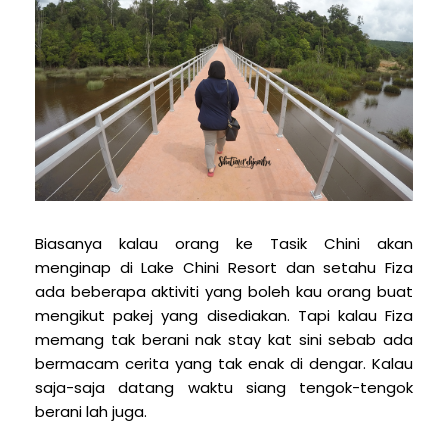
Biasanya kalau orang ke Tasik Chini akan
menginap di Lake Chini Resort dan setahu Fiza
ada beberapa aktiviti yang boleh kau orang buat
mengikut pakej yang disediakan. Tapi kalau Fiza
memang tak berani nak stay kat sini sebab ada
bermacam cerita yang tak enak di dengar. Kalau
saja-saja datang waktu siang tengok-tengok
berani lah juga.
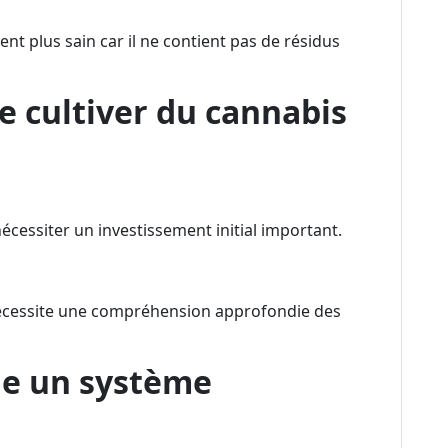
nt plus sain car il ne contient pas de résidus
e cultiver du cannabis
cessiter un investissement initial important.
écessite une compréhension approfondie des
e un système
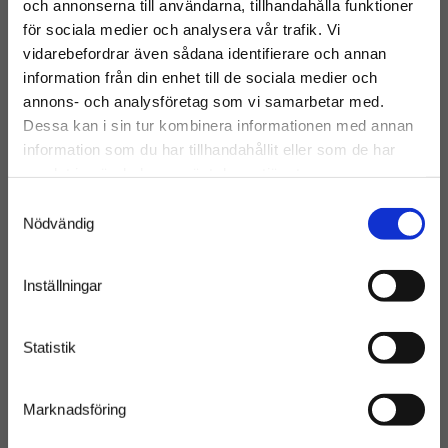
och annonserna till användarna, tillhandahålla funktioner
för sociala medier och analysera vår trafik. Vi
vidarebefordrar även sådana identifierare och annan
information från din enhet till de sociala medier och
annons- och analysföretag som vi samarbetar med.
Dessa kan i sin tur kombinera informationen med annan
information som du har tillhandahållit eller som de har
samlat in när du har använt deras tjänster.
Samtyckesval
Nödvändig
Industriportar &
Inställningar
smidesprodukter
Statistik
Optimera din fastighet med AJAB industriportar
Marknadsföring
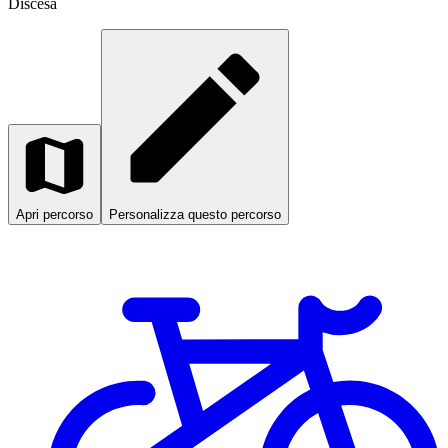
Discesa
Apri percorso
Personalizza questo percorso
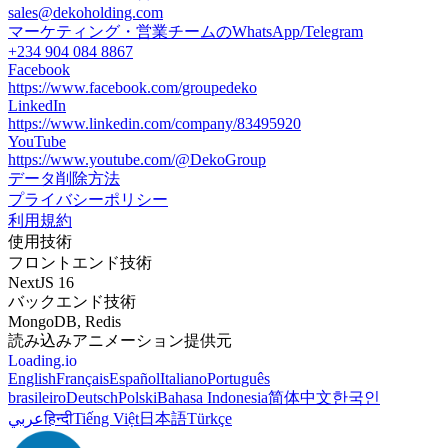
sales@dekoholding.com
マーケティング・営業チームのWhatsApp/Telegram
+234 904 084 8867
Facebook
https://www.facebook.com/groupedeko
LinkedIn
https://www.linkedin.com/company/83495920
YouTube
https://www.youtube.com/@DekoGroup
データ削除方法
プライバシーポリシー
利用規約
使用技術
フロントエンド技術
NextJS 16
バックエンド技術
MongoDB, Redis
読み込みアニメーション提供元
Loading.io
English
Français
Español
Italiano
Português
brasileiro
Deutsch
Polski
Bahasa Indonesia
简体中文
한국인
عربي
हिन्दी
Tiếng Việt
日本語
Türkçe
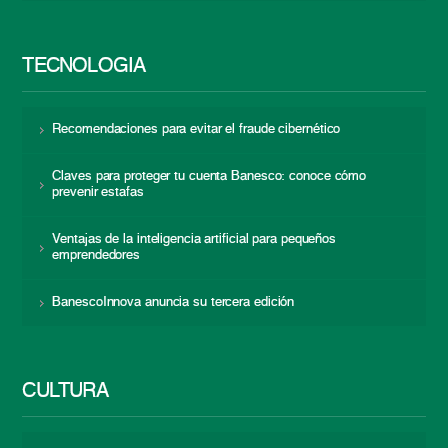
TECNOLOGÍA
Recomendaciones para evitar el fraude cibernético
Claves para proteger tu cuenta Banesco: conoce cómo
prevenir estafas
Ventajas de la inteligencia artificial para pequeños
emprendedores
BanescoInnova anuncia su tercera edición
CULTURA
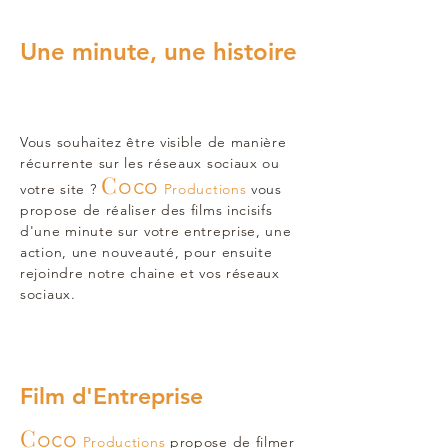
Une minute, une histoire
Vous souhaitez être visible de manière
récurrente sur les réseaux sociaux ou
C
oco
votre site ?
Productions
vous
propose de réaliser des films incisifs
d'une minute sur votre entreprise, une
action, une nouveauté, pour ensuite
rejoindre notre chaine et vos réseaux
sociaux.
Film d'Entreprise
C
oco
Productions
propose de filmer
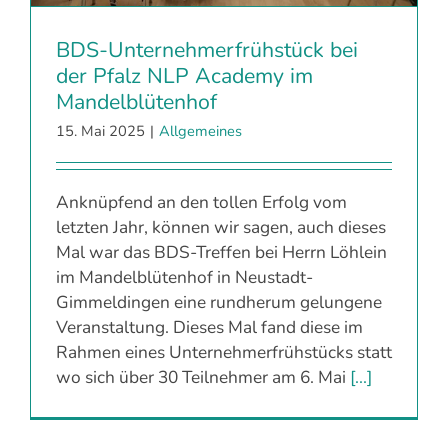
BDS-Unternehmerfrühstück bei
der Pfalz NLP Academy im
Mandelblütenhof
15. Mai 2025
|
Allgemeines
Anknüpfend an den tollen Erfolg vom
letzten Jahr, können wir sagen, auch dieses
Mal war das BDS-Treffen bei Herrn Löhlein
im Mandelblütenhof in Neustadt-
Gimmeldingen eine rundherum gelungene
Veranstaltung. Dieses Mal fand diese im
Rahmen eines Unternehmerfrühstücks statt
wo sich über 30 Teilnehmer am 6. Mai
[...]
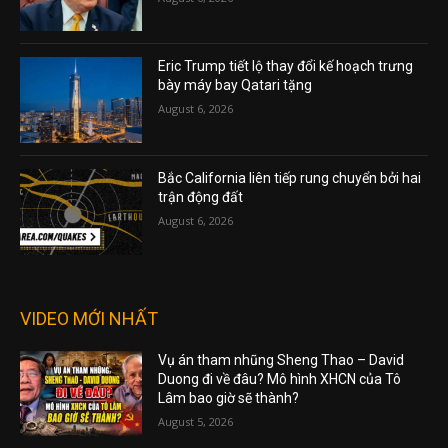
Eric Trump tiết lộ thay đổi kế hoạch trưng
bày máy bay Qatari tặng
August 6, 2026
Bắc California liên tiếp rung chuyển bởi hai
trận động đất
August 6, 2026
VIDEO MỚI NHẤT
Vụ án tham nhũng Sheng Thao – David
Duong đi về đâu? Mô hình XHCN của Tô
Lâm bao giờ sẽ thành?
August 5, 2026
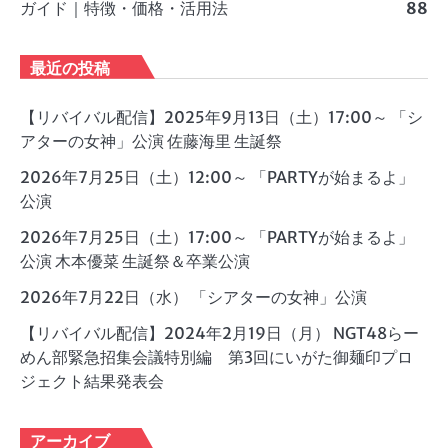
ガイド｜特徴・価格・活用法
88
最近の投稿
【リバイバル配信】2025年9月13日（土）17:00～ 「シ
アターの女神」公演 佐藤海里 生誕祭
2026年7月25日（土）12:00～ 「PARTYが始まるよ」
公演
2026年7月25日（土）17:00～ 「PARTYが始まるよ」
公演 木本優菜 生誕祭＆卒業公演
2026年7月22日（水） 「シアターの女神」公演
【リバイバル配信】2024年2月19日（月） NGT48らー
めん部緊急招集会議特別編 第3回にいがた御麺印プロ
ジェクト結果発表会
アーカイブ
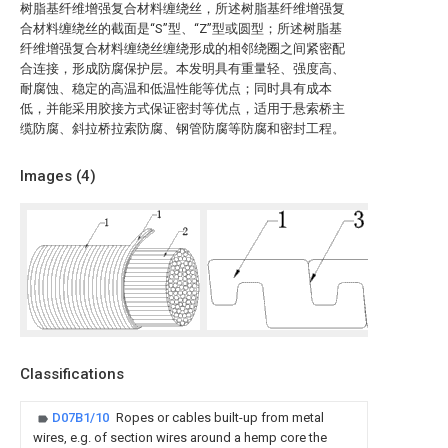
树脂基纤维增强复合材料缠绕丝，所述树脂基纤维增强复
合材料缠绕丝的截面是“S”型、“Z”型或圆型；所述树脂基
纤维增强复合材料缠绕丝缠绕形成的相邻绕圈之间紧密配
合连接，形成防腐保护层。本发明具有重量轻、强度高、
耐腐蚀、稳定的高温和低温性能等优点；同时具有成本
低，并能采用胶接方式保证密封等优点，适用于悬索桥主
缆防腐、斜拉桥拉索防腐、钢管防腐等防腐和密封工程。
Images (
4
)
Classifications
D07B1/10
Ropes or cables built-up from metal
wires, e.g. of section wires around a hemp core the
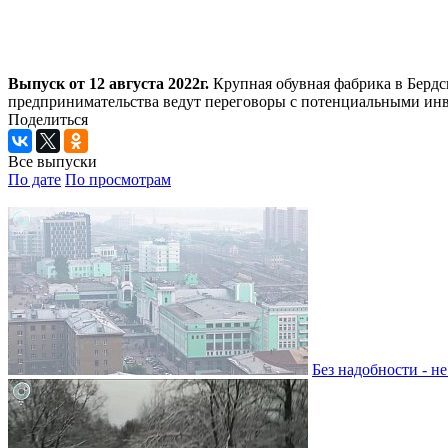
Выпуск от 12 августа 2022г.
Крупная обувная фабрика в Бердс
предпринимательства ведут переговоры с потенциальными инв
Поделиться
Все выпуски
По дате
По просмотрам
Без надобности - н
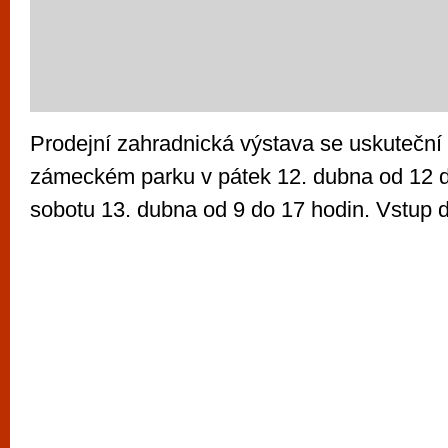
Prodejní zahradnická výstava se uskutečn
zámeckém parku v pátek 12. dubna od 12 d
sobotu 13. dubna od 9 do 17 hodin. Vstup d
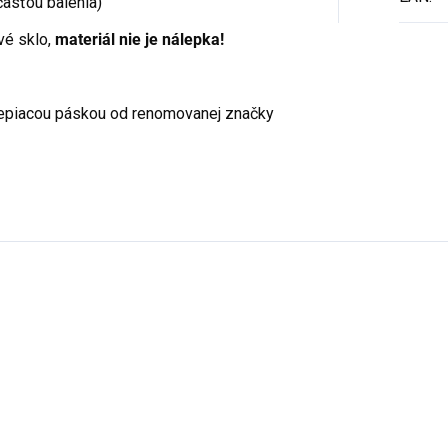
účasťou balenia)
é sklo,
materiál nie je nálepka!
 lepiacou páskou od renomovanej značky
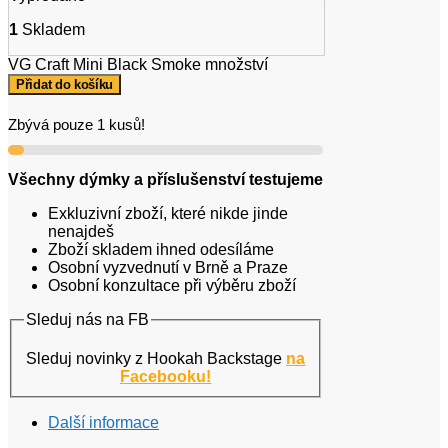
1
Skladem
VG Craft Mini Black Smoke množství
Přidat do košíku
Zbývá pouze 1 kusů!
Všechny dýmky a příslušenství testujeme
Exkluzivní zboží, které nikde jinde
nenajdeš
Zboží skladem ihned odesíláme
Osobní vyzvednutí v Brně a Praze
Osobní konzultace při výběru zboží
Sleduj nás na FB
Sleduj novinky z Hookah Backstage
na
Facebooku!
Další informace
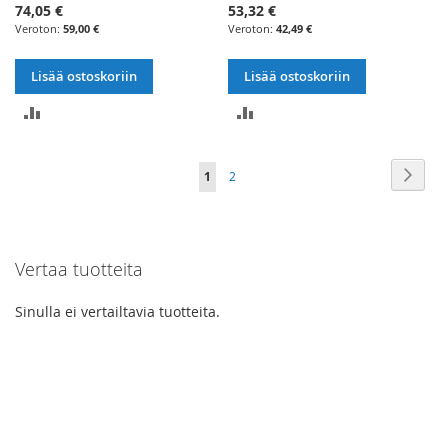
74,05 €
53,32 €
59,00 €
42,49 €
Lisää ostoskoriin
Lisää ostoskoriin
LISÄÄ
LISÄÄ
VERTAILUUN
VERTAILUUN
Sivu
Sivu
Seur
You're
Sivu
1
2
currently
reading
Vertaa tuotteita
page
Sinulla ei vertailtavia tuotteita.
· · · · ·
**Task instructions**
What lines above run from the one with "e un système" to the one with "Marknadsföring"? Give them again exactly, ends included, and leave the pictures out.

**Response below**
e un système
och annonserna till användarna, tillhandahålla funktioner
för sociala medier och analysera vår trafik. Vi
vidarebefordrar även sådana identifierare och annan
information från din enhet till de sociala medier och
annons- och analysföretag som vi samarbetar med.
Dessa kan i sin tur kombinera informationen med annan
information som du har tillhandahållit eller som de har
samlat in när du har använt deras tjänster.
Samtyckesval
Nödvändig
Industriportar &
Inställningar
smidesprodukter
Statistik
Optimera din fastighet med AJAB industriportar
Marknadsföring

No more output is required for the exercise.